My turn: A tribute to Coach Mauldin
Published 12:00 am Saturday, March 28, 2015
By Roger Barbee
Special to the Post
In the male teacher’s bathroom of a local school is a sign on the towel dispenser that reads: “Your students may not remember your words, but they will always remember how they made them feel.” That small, hand-done sign is, for me, a reminder of the responsibility of teaching, and it is a reminder of how fortunate I am to have had Mr. Bob Mauldin as a teacher and coach.

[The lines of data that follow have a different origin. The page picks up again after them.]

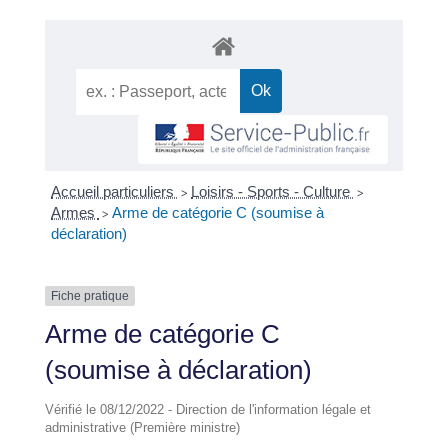
Accueil particuliers
Loisirs - Sports - Culture
>
>
Armes
Arme de catégorie C (soumise à
>
déclaration)
Fiche pratique
Arme de catégorie C
(soumise à déclaration)
Vérifié le 08/12/2022 - Direction de l'information légale et
administrative (Première ministre)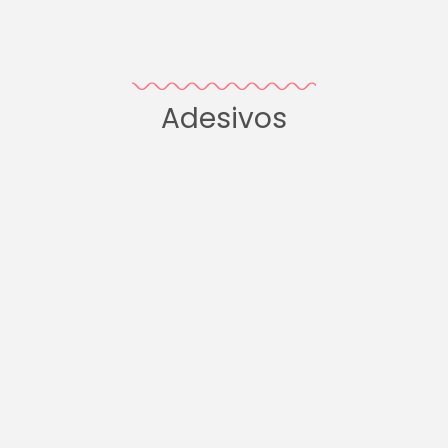
Adesivos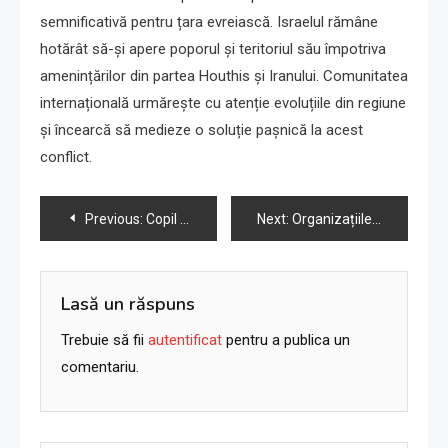
semnificativă pentru țara evreiască. Israelul rămâne
hotărât să-și apere poporul și teritoriul său împotriva
amenințărilor din partea Houthis și Iranului. Comunitatea
internațională urmărește cu atenție evoluțiile din regiune
și încearcă să medieze o soluție pașnică la acest
conflict.
Navigare
Previous:
Copil israelian considerat mort este ținut în captivitate în Gaza, părinții află
Next:
Organizațiile israeliene pentru drepturile omului cer încetarea focului, eliberarea ostaticilor și soluții politice în conflict
în
articole
Lasă un răspuns
Trebuie să fii
autentificat
pentru a publica un
comentariu.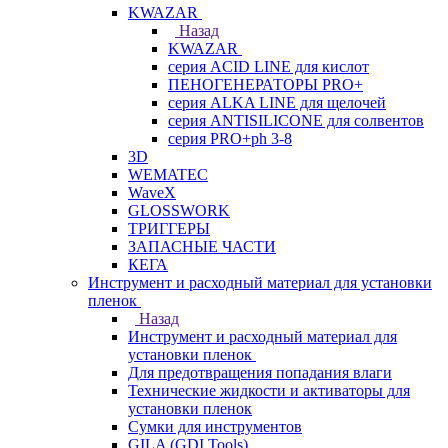
KWAZAR
Назад
KWAZAR
серия ACID LINE для кислот
ПЕНОГЕНЕРАТОРЫ PRO+
серия ALKA LINE для щелочей
серия ANTISILICONE для солвентов
серия PRO+ph 3-8
3D
WEMATEC
WaveX
GLOSSWORK
ТРИГГЕРЫ
ЗАПАСНЫЕ ЧАСТИ
КЕГА
Инструмент и расходный материал для установки
пленок
Назад
Инструмент и расходный материал для
установки пленок
Для предотвращения попадания влаги
Технические жидкости и активаторы для
установки пленок
Сумки для инструментов
GILA (GDI Tools)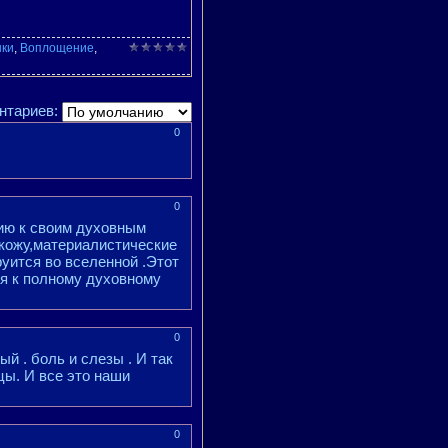
ки
,
Воплощение
,
нтариев:
0
0
ию к своим духовным
 кожу,материалистические
уится во вселенной .Этот
ся к полному духовному
0
й . боль и слезы . И так
цы. И все это наши
0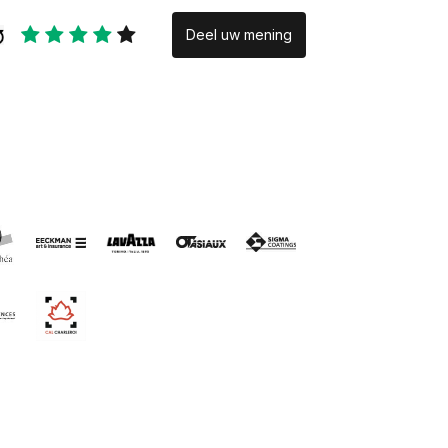
Deel uw mening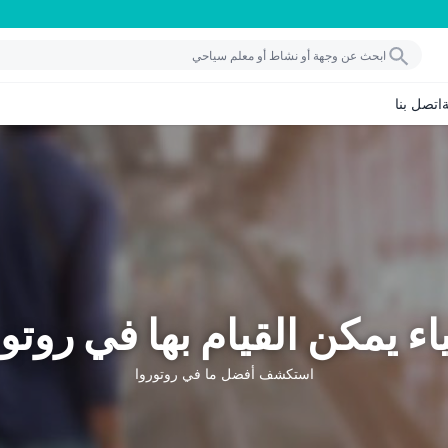
اتصل بنا
ء يمكن القيام بها في روتو
استكشف أفضل ما في روتوروا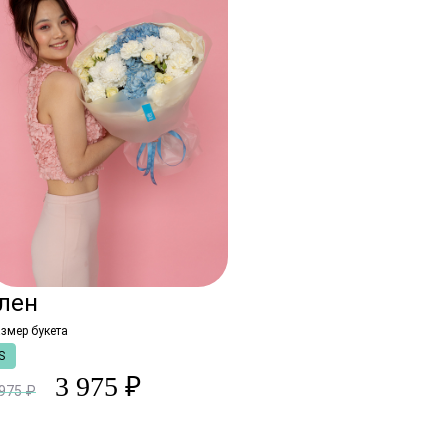
лен
змер букета
S
3 975 ₽
 975 ₽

In 1961, I was a young, foolish high school sophomore in North Carolina. Like many boys in our cotton mill town, I wanted to be a star athlete. I tried football, but was relegated to somewhere called the “scrubs,” and baseball proved no better because, while a good fielder, I could not hit a barn door with a bass fiddle. A fairly normal male adolescent, I looked around for a place, an identity. It arrived in the form of our young physical education teacher and coach, Mr. Bob Mauldin, who changed my life.
Coach Mauldin was an assistant football coach, and it was here that I met him and came under his influence. Seeing that football was not quite working out for me, and knowing the mind and spirit of a 15-year-old boy, he told me that he wanted me to come out for his wrestling team. Being wanted by Coach Mauldin was too good to be true, so after the fall season, I went to the small room in the basement that had canvas mats tied together for us to practice on. This was all taking place during the Cuban Missile Crises, and he was called up for active duty, but for that season we made do with a substitute coach. Fortunately, during my junior year, Coach Mauldin returned to us.

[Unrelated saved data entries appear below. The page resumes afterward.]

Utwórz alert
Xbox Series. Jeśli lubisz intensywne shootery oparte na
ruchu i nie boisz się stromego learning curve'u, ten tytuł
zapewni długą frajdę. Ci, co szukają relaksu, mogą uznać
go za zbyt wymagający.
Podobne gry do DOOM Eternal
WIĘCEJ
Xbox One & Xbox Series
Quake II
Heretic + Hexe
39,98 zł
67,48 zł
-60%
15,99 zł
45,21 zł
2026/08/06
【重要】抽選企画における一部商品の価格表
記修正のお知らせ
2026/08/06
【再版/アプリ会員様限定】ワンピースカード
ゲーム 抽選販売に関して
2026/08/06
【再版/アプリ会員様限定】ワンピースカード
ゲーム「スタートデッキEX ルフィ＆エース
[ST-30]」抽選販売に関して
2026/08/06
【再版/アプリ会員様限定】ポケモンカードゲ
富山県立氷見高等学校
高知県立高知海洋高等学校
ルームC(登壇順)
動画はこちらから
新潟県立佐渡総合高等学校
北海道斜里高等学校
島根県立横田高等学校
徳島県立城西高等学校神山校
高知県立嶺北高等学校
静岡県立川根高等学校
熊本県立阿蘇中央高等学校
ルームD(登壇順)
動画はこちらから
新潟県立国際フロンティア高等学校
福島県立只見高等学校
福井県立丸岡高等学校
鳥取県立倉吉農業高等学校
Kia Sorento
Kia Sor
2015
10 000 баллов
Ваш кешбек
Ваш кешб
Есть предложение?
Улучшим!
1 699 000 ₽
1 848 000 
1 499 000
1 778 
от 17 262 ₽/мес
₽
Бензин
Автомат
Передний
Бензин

Coach Mauldin had been the team manager of the wrestling team at Appalachian State, but his knowledge of wrestling was, well, limited. However, we had our team captain David for that, and Coach had many books in our room. But what he lacked in know-how of wrestling, he made up for it in his knowledge of boys.
Coach Mauldin took a bunch of mill-hill boys and made them champions. Like all great teachers, he shared with us his enthusiasm for wrestling, but most of all he respected us and he loved us. Like the greatest teacher who ever lived, he molded us by giving us his example of what to be and how to act. He believed in us, so we learned to believe in ourselves. Unlike so many coaches today, Coach Mauldin was not a screamer or pusher. It was his unconditional love that inspired us to do our best. His mild manner, while firm, was a model for us on how to act on and off the mat. We were not perfect, (after all, we were teenage boys), but we worked at being someone he would approve of.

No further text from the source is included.